How do you believe a manager should handle rivalries and friction between co-workers?

Wednesday, August 13th, 2008 - Uncategorized

Alan asks: How do you believe a manager should handle rivalries and friction between co-workers? Just curious in the viewpoint of this vast well of experience and knowledge. In some fields, this may be a very positive thing and in others…it is likely less than productive.

In answer:
In most cases, friction is a bad thing which results from poorly managed rivalry. Friction is also often a one on one personal thing, as opposed to a competitive internal rivalry.

Some functions thrive on rivalry – sales is the most obvious, although it can also spin into customer service: not good in my book, normally on measures of customers handled; where as best practise suggests that should be on customer satisfaction, where the internal goal needs to be totally inline with long term customer loyalty. Some companies even actively structure for rivalry – Seiko in watch design and innovation will have at least two teams on every design brief (to reduce time to market/increase the innovation); while HP never have a facility over 120 people, and hence have rivalry between associated facilities on similar products.

However, in each case where rivalry is built in, there is a great emphasis and specific activity on building overall loyalty to “one team, one brand.” This is a bright and constant reminder on the hierarchy of message, in that “OK, there is rivalry – but at the end of the day its us as one team on one brand: screw the competition rather than each other!” Both Seiko and HP have such team building budgets and targets, as do the good sales managers on an at least quarterly basis – time scales beyond that tend to create friction situations.
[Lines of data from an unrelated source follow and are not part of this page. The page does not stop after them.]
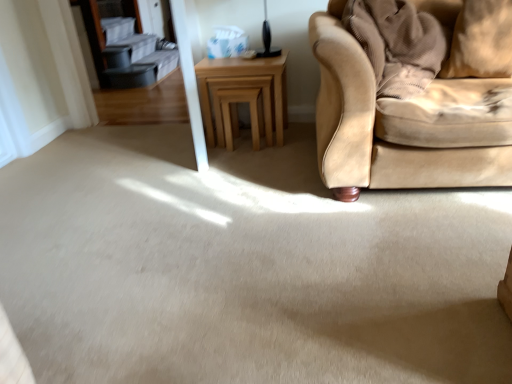 Question: Is beige fabric pillow at upper right thinner than light brown wooden stool at center?

Choices:
 (A) no
 (B) yes

Answer: (B)

Question: Does beige fabric pillow at upper right have a greater height compared to light brown wooden stool at center?

Choices:
 (A) yes
 (B) no

Answer: (B)

Question: Is the surface of beige fabric pillow at upper right in direct contact with light brown wooden stool at center?

Choices:
 (A) no
 (B) yes

Answer: (A)

Question: Does beige fabric pillow at upper right appear on the right side of light brown wooden stool at center?

Choices:
 (A) no
 (B) yes

Answer: (B)

Question: Is beige fabric pillow at upper right smaller than light brown wooden stool at center?

Choices:
 (A) no
 (B) yes

Answer: (B)

Question: From a real-world perspective, is beige fabric pillow at upper right above or below light brown wooden stool at center?

Choices:
 (A) above
 (B) below

Answer: (A)

Question: Would you say beige fabric pillow at upper right is inside or outside light brown wooden stool at center?

Choices:
 (A) outside
 (B) inside

Answer: (A)

Question: In terms of size, does beige fabric pillow at upper right appear bigger or smaller than light brown wooden stool at center?

Choices:
 (A) big
 (B) small

Answer: (B)

Question: Looking at their shapes, would you say beige fabric pillow at upper right is wider or thinner than light brown wooden stool at center?

Choices:
 (A) wide
 (B) thin

Answer: (B)

Question: Based on their positions, is light brown wooden table at center located to the left or right of beige fabric pillow at upper right?

Choices:
 (A) left
 (B) right

Answer: (A)

Question: From the image's perspective, is light brown wooden table at center located above or below beige fabric pillow at upper right?

Choices:
 (A) above
 (B) below

Answer: (B)

Question: Is light brown wooden table at center in front of or behind beige fabric pillow at upper right in the image?

Choices:
 (A) behind
 (B) front

Answer: (A)

Question: Considering the positions of light brown wooden table at center and beige fabric pillow at upper right in the image, is light brown wooden table at center bigger or smaller than beige fabric pillow at upper right?

Choices:
 (A) small
 (B) big

Answer: (B)

Question: Looking at their shapes, would you say light brown wooden stool at center is wider or thinner than light brown wooden table at center?

Choices:
 (A) thin
 (B) wide

Answer: (A)

Question: From a real-world perspective, is light brown wooden stool at center positioned above or below light brown wooden table at center?

Choices:
 (A) above
 (B) below

Answer: (B) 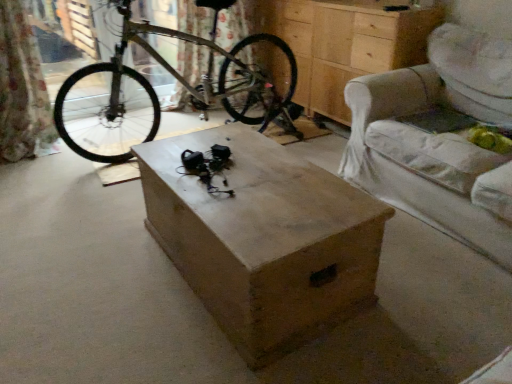 In order to click on vacant area that is situated to the right of wooden box at center in this screenshot , I will do `click(426, 289)`. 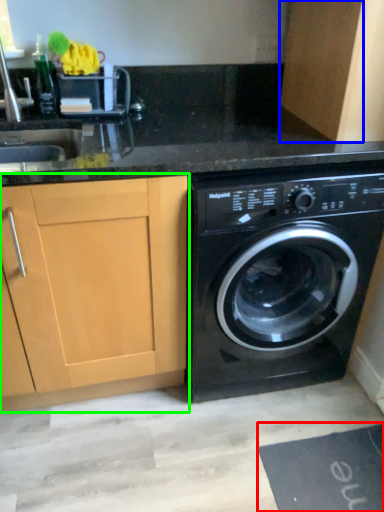 Question: Estimate the real-world distances between objects in this image. Which object is farther from bath mat (highlighted by a red box), cabinetry (highlighted by a blue box) or cabinetry (highlighted by a green box)?

Choices:
 (A) cabinetry
 (B) cabinetry

Answer: (A) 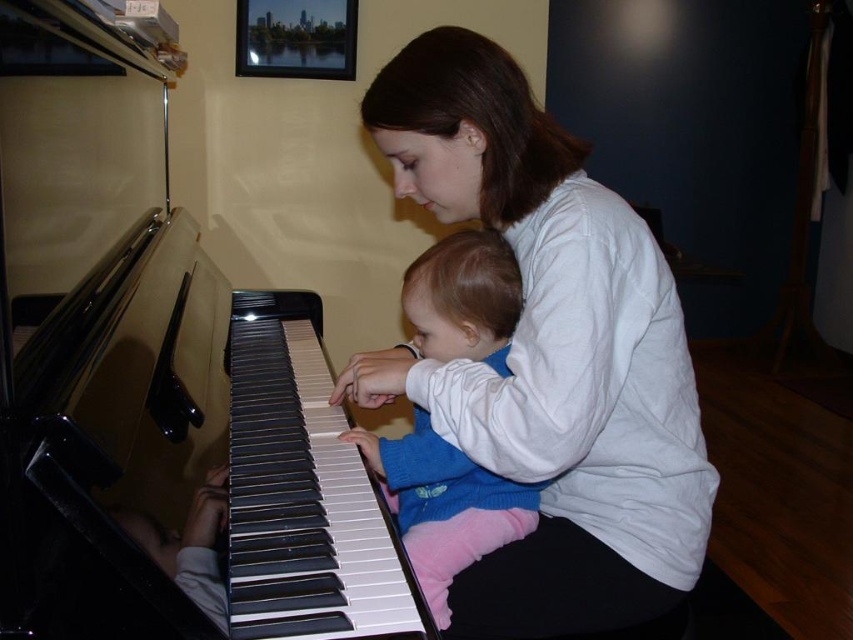 Question: Does white matte shirt at center have a lesser width compared to blue fleece sweater at center?

Choices:
 (A) no
 (B) yes

Answer: (A)

Question: Which point is farther from the camera taking this photo?

Choices:
 (A) (450, 476)
 (B) (177, 314)

Answer: (B)

Question: Observing the image, what is the correct spatial positioning of black polished piano at left in reference to blue fleece sweater at center?

Choices:
 (A) right
 (B) left

Answer: (B)

Question: Which object is the closest to the blue fleece sweater at center?

Choices:
 (A) white matte shirt at center
 (B) black polished piano at left

Answer: (A)

Question: Which point is farther to the camera?

Choices:
 (A) (415, 413)
 (B) (91, 296)

Answer: (A)

Question: In this image, where is white matte shirt at center located relative to blue fleece sweater at center?

Choices:
 (A) above
 (B) below

Answer: (A) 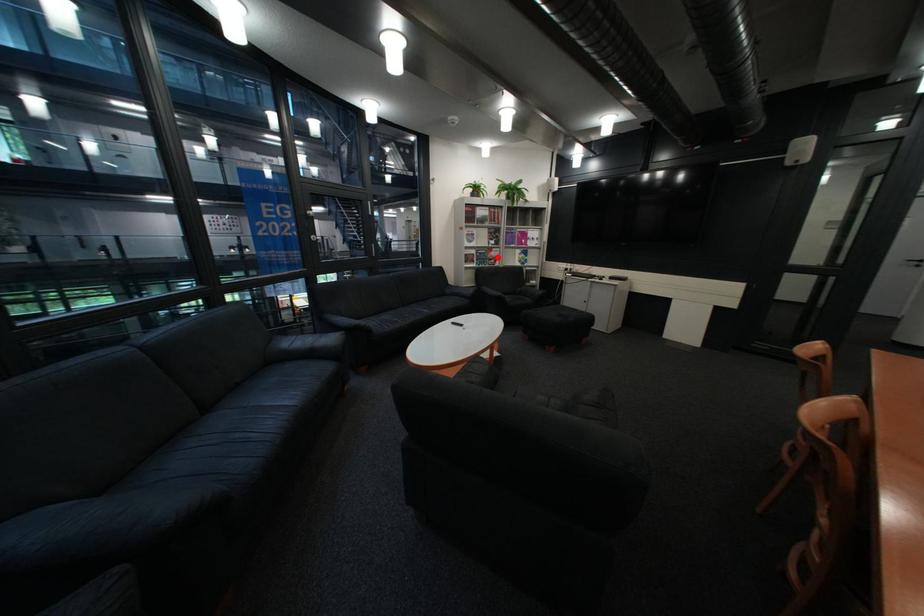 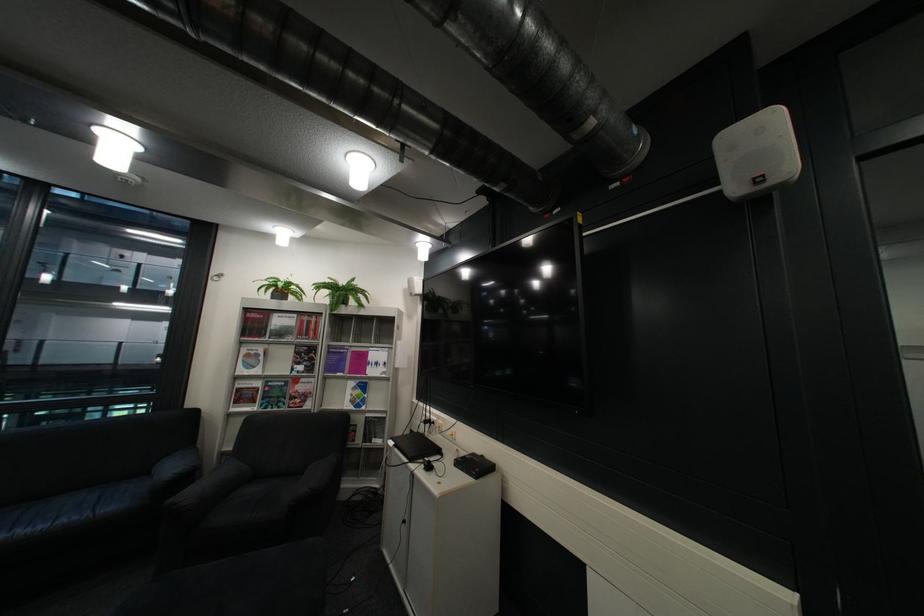 Question: I am providing you with two images of the same scene from different viewpoints. A red point is shown in image1. For the corresponding object point in image2, is it positioned nearer or farther from the camera?

Choices:
 (A) Nearer
 (B) Farther

Answer: (B) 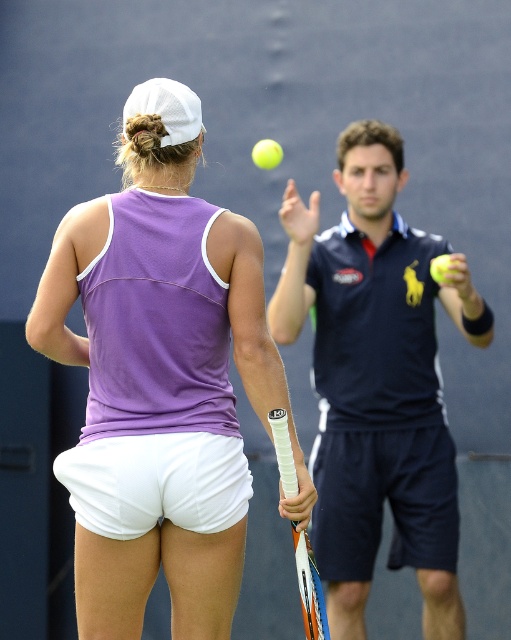 Question: Among these points, which one is nearest to the camera?

Choices:
 (A) (268, 150)
 (B) (111, 276)

Answer: (B)

Question: Which is farther from the yellow matte tennis ball at center?

Choices:
 (A) purple fabric tennis outfit at center
 (B) white textured grip at lower center
 (C) dark blue polo shirt at center

Answer: (B)

Question: Does dark blue polo shirt at center appear under yellow matte tennis ball at center?

Choices:
 (A) yes
 (B) no

Answer: (A)

Question: Is white textured grip at lower center behind yellow matte tennis ball at center?

Choices:
 (A) yes
 (B) no

Answer: (B)

Question: Which object appears farthest from the camera in this image?

Choices:
 (A) purple fabric tennis outfit at center
 (B) yellow matte tennis ball at center
 (C) white textured grip at lower center

Answer: (B)

Question: Can you confirm if purple fabric tennis outfit at center is positioned above dark blue polo shirt at center?

Choices:
 (A) yes
 (B) no

Answer: (A) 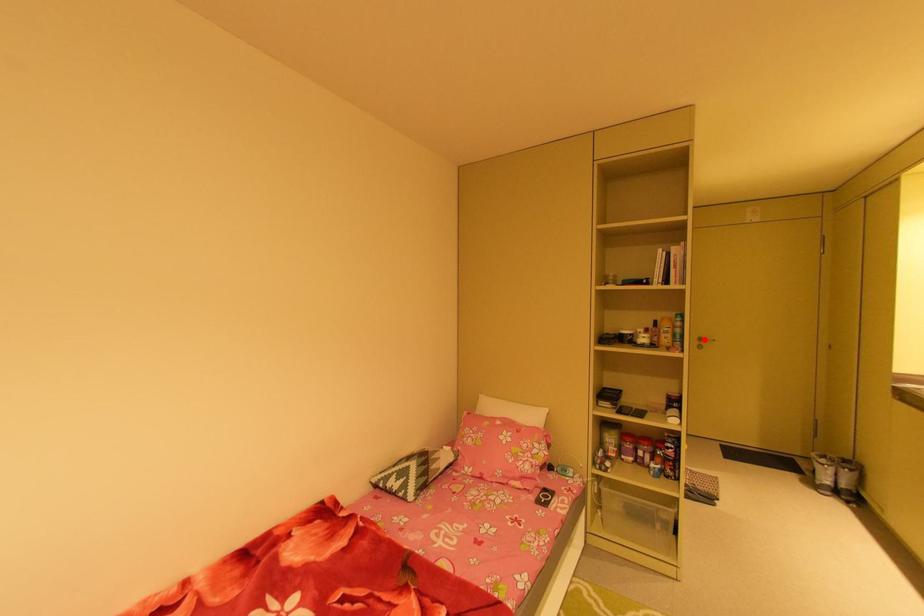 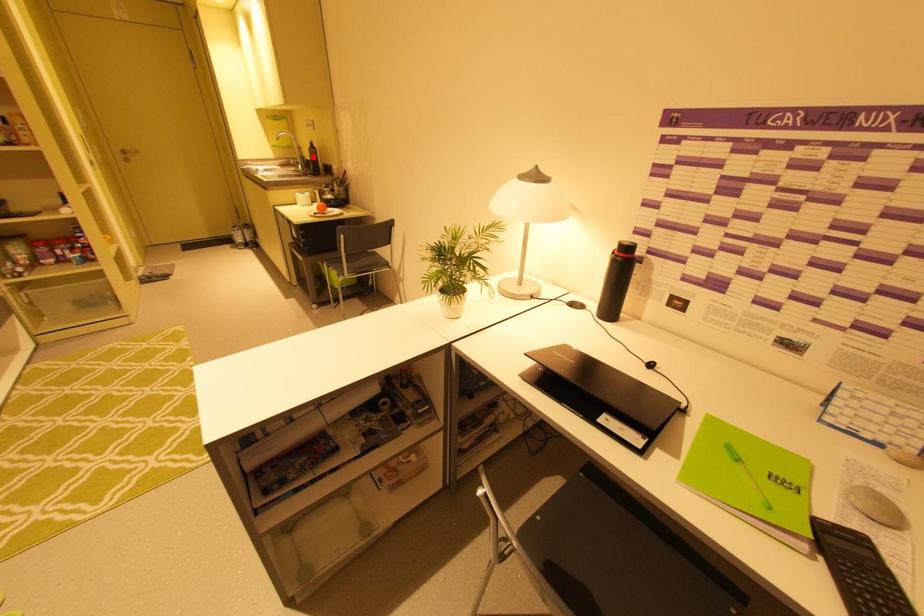 I am providing you with two images of the same scene from different viewpoints. A red point is marked on the first image and another point is marked on the second image. Does the point marked in image1 correspond to the same location as the one in image2?

No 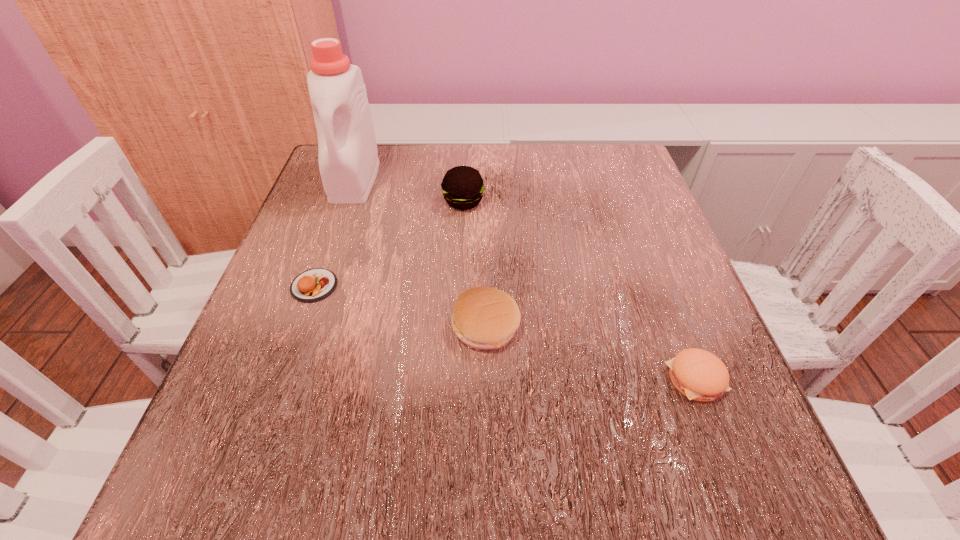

Friction as a one on one focus is not good – it spreads like a poison across a team and a company, destroying first co-operation, then agenda, and eventually customers which leads to income reduction. I due diligenced a company for potential purchase last year, where the friction had got so bad that I had to meet the two equal co-owning directors on different occasions at different locations! Even the business sales agent couldn’t cope with it or them.

Friction needs to be addressed quite simply like a boil – quickly, immediately, and wholly resolved at the end of it. A manager can spot the situation and find common agenda – if its done early enough, that agenda and loyalty to the company is large enough lever to act as the resolve – and create common agenda on which two people can then agree between themselves to accept difference but work harmoniously for their own and the common good. Where I have had conflict situations in teams, I ask the two protagonists to come back with an agreed written understanding – and suggestions on developmental learning: often friction is created but not understanding and lack of communication, rather than pure hate.

In summary, rivalry is not bad as long as the common agenda is big enough and supported by management – but friction needs quick and immediate cure before it destroys a lot more than a singular relationship.